Dataset records:

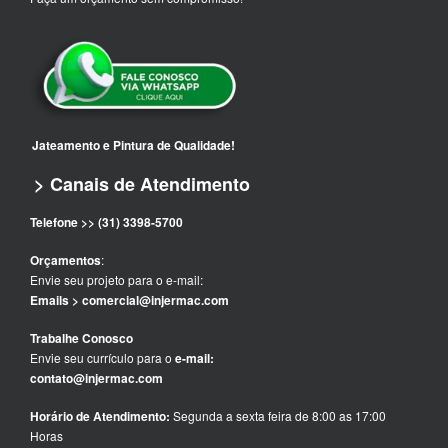
Jateamento e Pintura de Qualidade!
> Canais de Atendimento
Telefone >> (31) 3398-5700
Orçamentos
:
Envie seu projeto para o e-mail:
Emails > comercial@injermac.com
Trabalhe Conosco
Envie seu currículo para o
e-mail:
contato@injermac.com
Horário de Atendimento:
Segunda a sexta feira de 8:00 as 17:00
Horas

• _EXERCISE_
Go over the records above line by line and count those holding the word "injermac". Reply only with the number.

• _RESPONSE BELOW_
2